MÜBAREK GÜNLERDE VE GECELERDE NEDEN , TOP ATILIRDI

Osmanlı arşiv belgelerine göre tamamen devletin iradesi doğrultusunda atılan toplardan Müslüman ahali ' büyük bir sevinç duymaktaydı. Daha da önemlisi hemen hemen her belgede ifade edildiği üzere bu adat-ı kadimenin, yani eski adetlerin veya başka bir ifade ile teamülü kadimenin, yani yerleşmiş olan örfün devamıydı ve terk edilemezdi. Şayet terk edilecek olursa böyle bir uygulamanın Müslüman ahalide İnkisar-ı kuluba, yani kalplerinin kırılmasına yol açacağı Hüdavendigar Valisi'nce açıkça ifade edilmekteydi. Zaten herhangi bir mahalde top atılmayacak olsa derhal orada yaşayanlar başlarındaki idarecilere müracaat ederek mutlaka bu adetin eskiden olduğu gibi uygulanmasını talep etmekteydiler. Mesela Milahıç'ta ulema, yani alimler, suleha, yani saliler, eimme, yani İmamlar, huteba, yani ha- tipler ve kura halkı, yani köylüler kasaba merkezlerinde top atılması talebinde bulunuyorlar.
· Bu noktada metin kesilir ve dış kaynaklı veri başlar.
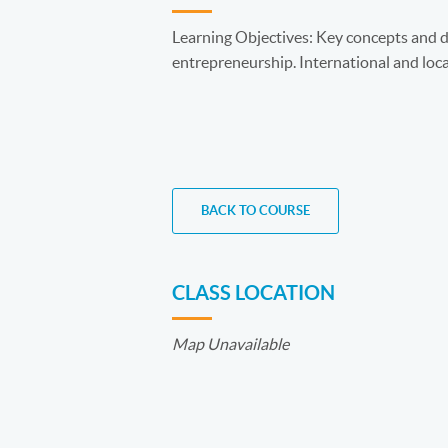
Learning Objectives: Key concepts and de
entrepreneurship. International and loca
BACK TO COURSE
CLASS LOCATION
Map Unavailable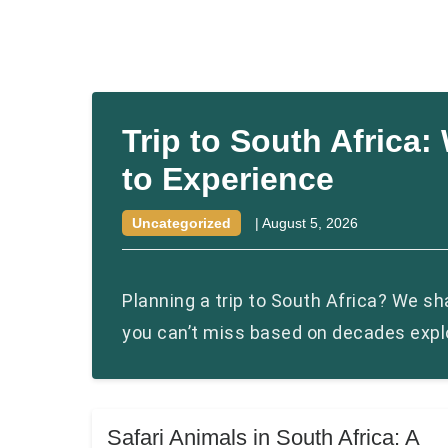
Trip to South Africa
to Experience
Uncategorized
|
August 5, 2026
Planning a trip to South Africa? We s
you can’t miss based on decades explo
Safari Animals in South Africa: A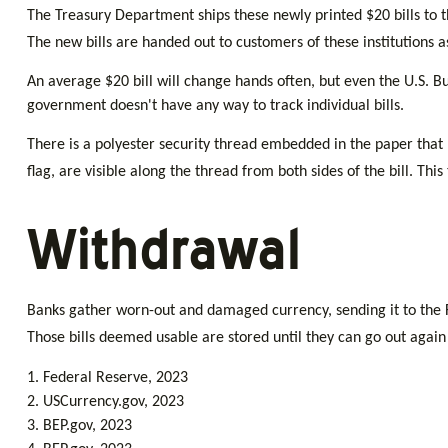
The Treasury Department ships these newly printed $20 bills to t
The new bills are handed out to customers of these institutions 
An average $20 bill will change hands often, but even the U.S. Bu
government doesn't have any way to track individual bills.
There is a polyester security thread embedded in the paper that ru
flag, are visible along the thread from both sides of the bill. Thi
Withdrawal
Banks gather worn-out and damaged currency, sending it to the Fe
Those bills deemed usable are stored until they can go out agai
1. Federal Reserve, 2023
2. USCurrency.gov, 2023
3. BEP.gov, 2023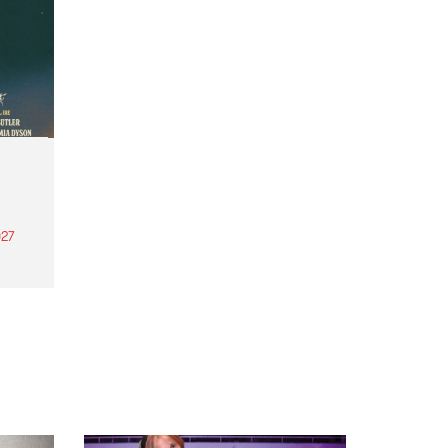
27
th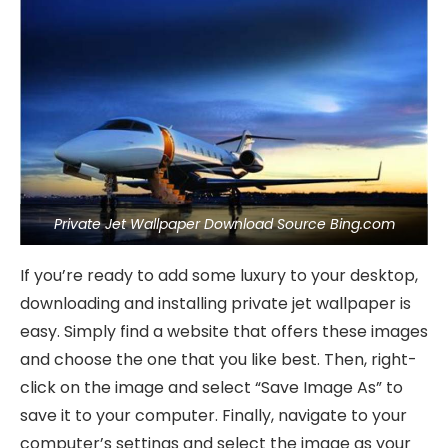
Private Jet Wallpaper Download Source Bing.com
If you’re ready to add some luxury to your desktop,
downloading and installing private jet wallpaper is
easy. Simply find a website that offers these images
and choose the one that you like best. Then, right-
click on the image and select “Save Image As” to
save it to your computer. Finally, navigate to your
computer’s settings and select the image as your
Henüz Müslüman ahalinin evlerinde saatlerin bulunmadığı ve özellikle şehir merkezlerinde saat kuleleri inşasının yaygınlaşmadığı dönemlerde mutlaka top atılması hem ucuz hem de herkesin aynı anda haberdar edilmesine vesile oluyordu. Böylece iftar ve İmsak için "ilan-ı vakt", yani vak- tin geldiği duyuruluyordu. 
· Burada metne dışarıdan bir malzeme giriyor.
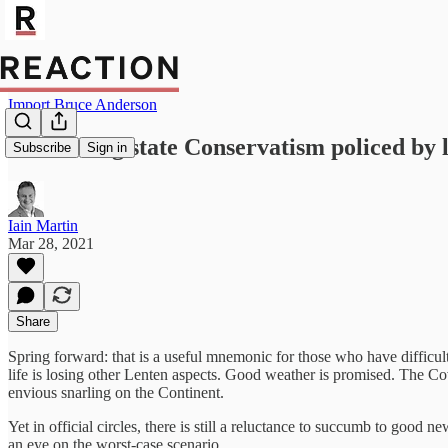
Import Bruce Anderson
Beware big state Conservatism policed by li
Subscribe
Sign in
Iain Martin
Mar 28, 2021
Share
Spring forward: that is a useful mnemonic for those who have difficulty 
life is losing other Lenten aspects. Good weather is promised. The Co
envious snarling on the Continent.
Yet in official circles, there is still a reluctance to succumb to good 
an eye on the worst-case scenario.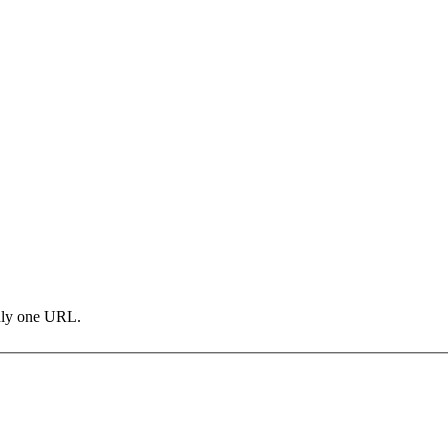
only one URL.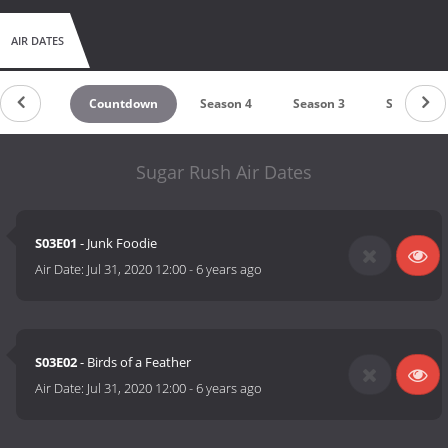
AIR DATES
Countdown
Season 4
Season 3
Season 2
Sugar Rush Air Dates
S03E01
- Junk Foodie
Air Date:
Jul 31, 2020 12:00
-
6 years ago
S03E02
- Birds of a Feather
Air Date:
Jul 31, 2020 12:00
-
6 years ago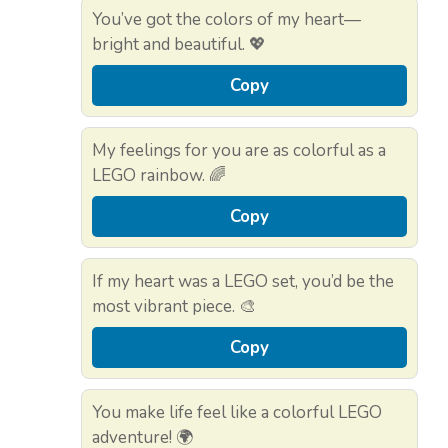
You’ve got the colors of my heart—
bright and beautiful. 💖
Copy
My feelings for you are as colorful as a
LEGO rainbow. 🌈
Copy
If my heart was a LEGO set, you’d be the
most vibrant piece. 🎨
Copy
You make life feel like a colorful LEGO
adventure! 🌍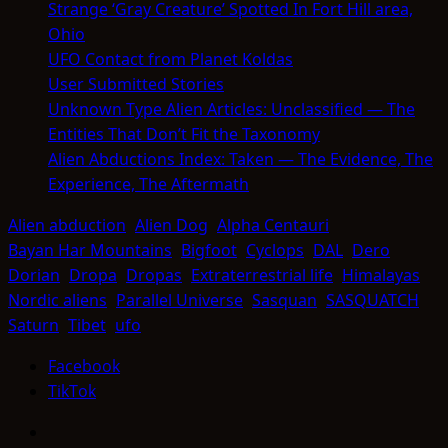
Strange ‘Gray Creature’ Spotted In Fort Hill area,
Ohio
UFO Contact from Planet Koldas
User Submitted Stories
Unknown Type Alien Articles: Unclassified — The
Entities That Don’t Fit the Taxonomy
Alien Abductions Index: Taken — The Evidence, The
Experience, The Aftermath
Alien abduction
Alien Dog
Alpha Centauri
Bayan Har Mountains
Bigfoot
Cyclops
DAL
Dero
Dorian
Dropa
Dropas
Extraterrestrial life
Himalayas
Nordic aliens
Parallel Universe
Sasquan
SASQUATCH
Saturn
Tibet
ufo
Facebook
TikTok
Facebook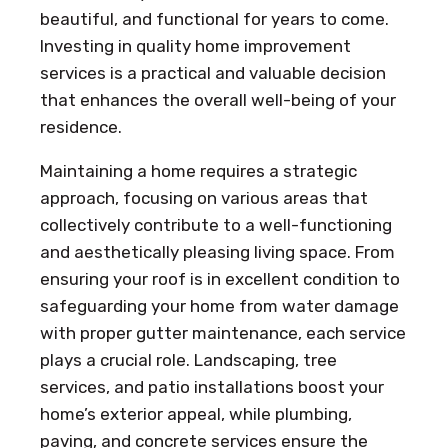
beautiful, and functional for years to come.
Investing in quality home improvement
services is a practical and valuable decision
that enhances the overall well-being of your
residence.
Maintaining a home requires a strategic
approach, focusing on various areas that
collectively contribute to a well-functioning
and aesthetically pleasing living space. From
ensuring your roof is in excellent condition to
safeguarding your home from water damage
with proper gutter maintenance, each service
plays a crucial role. Landscaping, tree
services, and patio installations boost your
home’s exterior appeal, while plumbing,
paving, and concrete services ensure the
Hisarlarda, kalelerde ve gemilerde mübarek günlerde, ramazan ayı boyunca ve bayramlarda top atılması, camilerin ve mescitlerin minareleri ile gönüllü olan ahalinin evlerinde kandillerin yanmasıyla birlikte bütün Müslüman ahali bir izhar-ı meserrer, yani sevinç göstermeye sebep olur, hisse-mend-i sürûr, yani bu sevinç anından paylarını alırlardı.

TOPLAR NERELERDE ATILIRDI 

Osmanlı Devletinin son dönemlerindeki mübarek günlerde, ramazan ayında, Ramazan ve Kurban Bayramlarında top atılması için o mahalde mutlaka bir kale bulunması veya şayet şehirler deniz sahilinde iseler oranın limanında savaş gemisi bulunması gerekiyordu. Daha önceleri ise Müslümanların çok değer verdiği bu mübarek günler için mutlaka uygun bir yer ayarlayarak oradan top atılması geleneğinin sürdürülmesine itina gösteriliyordu. 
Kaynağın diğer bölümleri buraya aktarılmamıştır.